**What you need to do**
Skip the pictures. Give all the data again exactly.

**Dataset records**
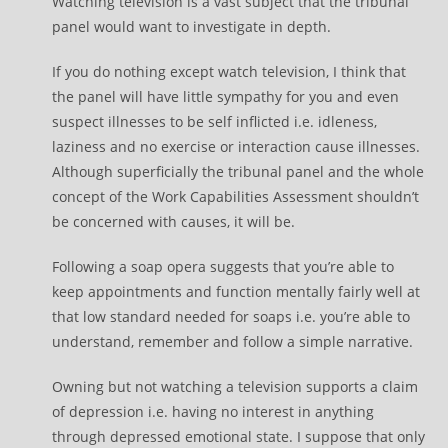
Watching television is a vast subject that the tribunal
panel would want to investigate in depth.
If you do nothing except watch television, I think that
the panel will have little sympathy for you and even
suspect illnesses to be self inflicted i.e. idleness,
laziness and no exercise or interaction cause illnesses.
Although superficially the tribunal panel and the whole
concept of the Work Capabilities Assessment shouldn’t
be concerned with causes, it will be.
Following a soap opera suggests that you’re able to
keep appointments and function mentally fairly well at
that low standard needed for soaps i.e. you’re able to
understand, remember and follow a simple narrative.
Owning but not watching a television supports a claim
of depression i.e. having no interest in anything
through depressed emotional state. I suppose that only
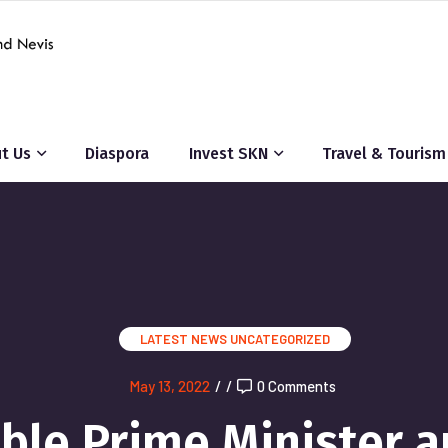
t Us
Diaspora
Invest SKN
Travel & Tourism
LATEST NEWS
UNCATEGORIZED
May 13, 2022
/
/
0 Comments
le Prime Minister a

**Output of the task**
Watching television is a vast subject that the tribunal
panel would want to investigate in depth.
If you do nothing except watch television, I think that
the panel will have little sympathy for you and even
suspect illnesses to be self inflicted i.e. idleness,
laziness and no exercise or interaction cause illnesses.
Although superficially the tribunal panel and the whole
concept of the Work Capabilities Assessment shouldn’t
be concerned with causes, it will be.
Following a soap opera suggests that you’re able to
keep appointments and function mentally fairly well at
that low standard needed for soaps i.e. you’re able to
understand, remember and follow a simple narrative.
Owning but not watching a television supports a claim
of depression i.e. having no interest in anything
through depressed emotional state. I suppose that only
t Us
Diaspora
Invest SKN
Travel & Tourism
LATEST NEWS
UNCATEGORIZED
May 13, 2022
/
/
0 Comments
le Prime Minister a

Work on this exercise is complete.